PandaProbe website screenshot

How the workflow works

A sensible first pass is simple: start from the product's core entry point, validate the main loop on a representative task, and only then judge whether the surrounding automation is real. For PandaProbe, that means users should instrument an agent framework, capture trajectories, run evals on traces or sessions, then watch metric regressions over time. If that loop feels shorter, clearer, or easier to control than the alternatives, the product is doing something useful.

Where PandaProbe stands out

| Evaluation angle | Fit | Why it matters | | --- | --- | --- | | Best-fit user | High | Teams building production AI agents that need trace visibility, eval runs, and regression monitoring before user-facing releases. | | Core workflow clarity | High | Instrument an agent framework, capture trajectories, run evals on traces or sessions, then watch metric regressions over time. | | Switching cost reducer | Medium to high | Supports both cloud and self-hosted paths, which matters for teams with internal data controls. | | Adoption risk | Medium | Observability platforms add value only after a team already has meaningful traffic or eval discipline. |

Practical use cases

  • Tracing multi-step agent runs
  • Scheduled regression checks for agent versions
  • Self-hosted evaluation for privacy-sensitive AI systems

Limits and buying notes

Observability platforms add value only after a team already has meaningful traffic or eval discipline. Users should inspect how pricing scales with trace volume before broad rollout. Pricing status today: Free hobby plan, Pro at $29/month, Startup at $299/month, plus self-hosted open-source option.

FAQ

What is PandaProbe best for?

PandaProbe is strongest when tracing multi-step agent runs matters more than a generic AI demo. The official product materials position it around a concrete workflow rather than a blank chatbot shell.

Who should try PandaProbe first?

Teams building production AI agents that need trace visibility, eval runs, and regression monitoring before user-facing releases. Teams with a real workflow match will get value faster than general curiosity users.

What should buyers verify before adopting PandaProbe?

Observability platforms add value only after a team already has meaningful traffic or eval discipline. Users should inspect how pricing scales with trace volume before broad rollout. Pricing, privacy, and workflow fit should be checked directly on the current product before rollout.

Reviewed sources

  • https://www.pandaprobe.com/
  • https://docs.pandaprobe.com/
  • https://www.hunted.space/top-products/2026/May/artificial-intelligence

FAQ

What is PandaProbe best for?

PandaProbe is strongest when tracing multi-step agent runs matters more than a generic AI demo. The official product materials position it around a concrete workflow rather than a blank chatbot shell.
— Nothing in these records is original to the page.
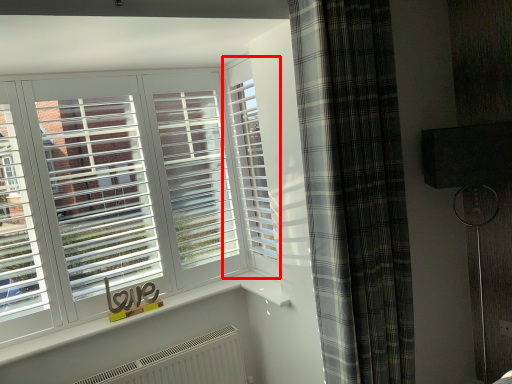 Question: Observing the image, what is the correct spatial positioning of window (annotated by the red box) in reference to curtain?

Choices:
 (A) left
 (B) right

Answer: (A) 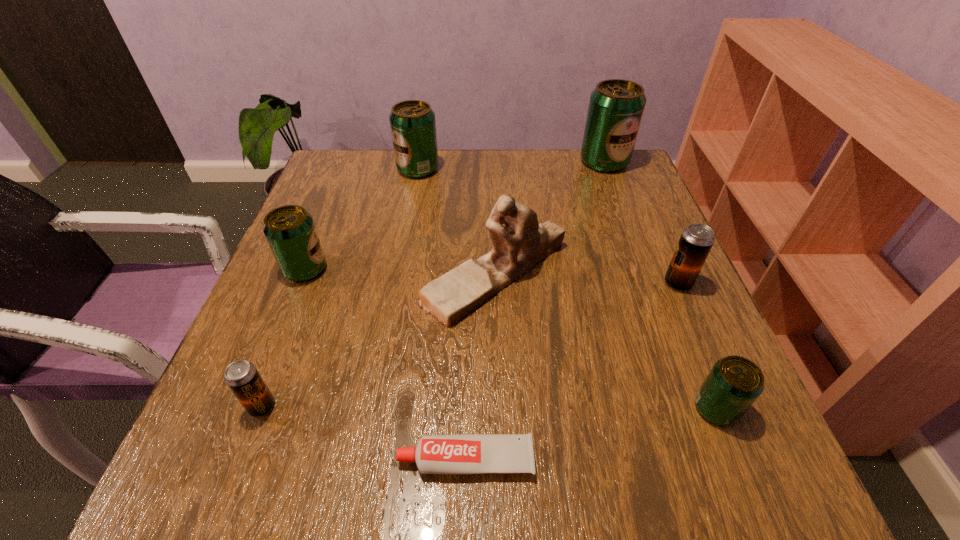 You are a GUI agent. You are given a task and a screenshot of the screen. Output one action in this format:
    pyautogui.click(x=<x>, y=<y>)
    Task: Click on the vacant space at the far right corner of the desktop
    This screenshot has height=540, width=960.
    Given the screenshot: What is the action you would take?
    pyautogui.click(x=595, y=173)

Locate an element on the screen. This screenshot has height=540, width=960. empty space that is in between the leftmost green beer can and the biggest green beer can is located at coordinates (455, 215).

At what (x,y) coordinates should I click in order to perform the action: click on vacant space that is in between the smallest green beer can and the figurine. Please return your answer as a coordinate pair (x, y). Looking at the image, I should click on (606, 341).

You are a GUI agent. You are given a task and a screenshot of the screen. Output one action in this format:
    pyautogui.click(x=<x>, y=<y>)
    Task: Click on the vacant point located between the second biggest green beer can and the biggest green beer can
    The height and width of the screenshot is (540, 960).
    Given the screenshot: What is the action you would take?
    pyautogui.click(x=511, y=165)

Locate an element on the screen. The height and width of the screenshot is (540, 960). empty space that is in between the nearest object and the leftmost green beer can is located at coordinates 385,364.

In order to click on vacant area between the third beer can from left to right and the smaller black beer can in this screenshot , I will do `click(340, 288)`.

This screenshot has height=540, width=960. Identify the location of unoccupied area between the fourth beer can from right to left and the figurine. (457, 221).

This screenshot has width=960, height=540. What are the coordinates of `free space between the farther black beer can and the smallest green beer can` in the screenshot? It's located at (697, 346).

In order to click on vacant space in between the second smallest green beer can and the smallest green beer can in this screenshot , I will do `click(511, 339)`.

Identify the location of vacant space that is in between the bigger black beer can and the shortest object. The width and height of the screenshot is (960, 540). (572, 371). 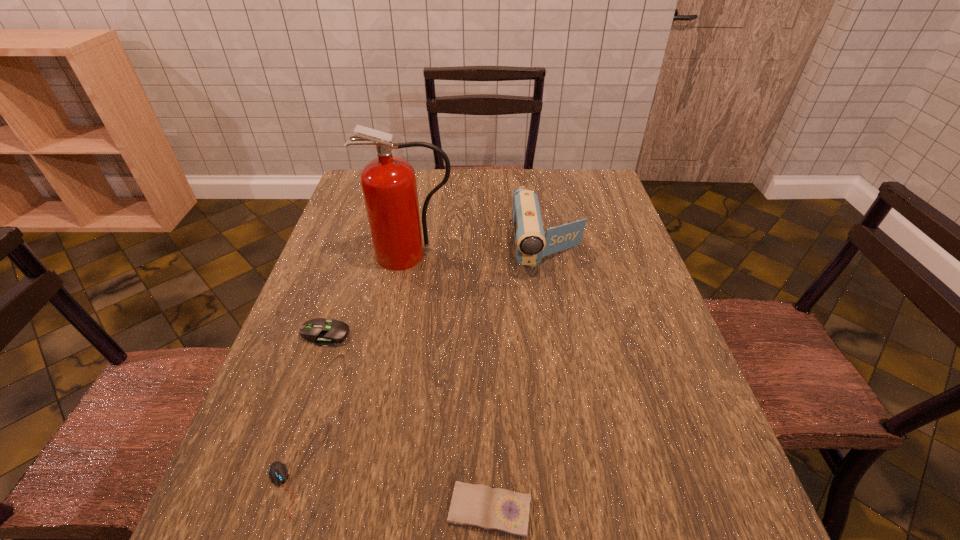 Where is `vacant space located 0.330m on the back of the fourth object from left to right`? The width and height of the screenshot is (960, 540). vacant space located 0.330m on the back of the fourth object from left to right is located at coordinates (487, 338).

At what (x,y) coordinates should I click in order to perform the action: click on vacant region located on the back of the nearer mouse. Please return your answer as a coordinate pair (x, y). The width and height of the screenshot is (960, 540). Looking at the image, I should click on (321, 367).

I want to click on diary located in the near edge section of the desktop, so click(x=474, y=505).

At what (x,y) coordinates should I click in order to perform the action: click on mouse at the near edge. Please return your answer as a coordinate pair (x, y). The width and height of the screenshot is (960, 540). Looking at the image, I should click on (278, 471).

What are the coordinates of `fire extinguisher that is positioned at the left edge` in the screenshot? It's located at (389, 187).

Where is `object that is at the right edge`? This screenshot has width=960, height=540. object that is at the right edge is located at coordinates (531, 242).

Who should try PandaProbe first?

Teams building production AI agents that need trace visibility, eval runs, and regression monitoring before user-facing releases. Teams with a real workflow match will get value faster than general curiosity users.

What should buyers verify before adopting PandaProbe?

Observability platforms add value only after a team already has meaningful traffic or eval discipline. Users should inspect how pricing scales with trace volume before broad rollout. Pricing, privacy, and workflow fit should be checked directly on the current product before rollout.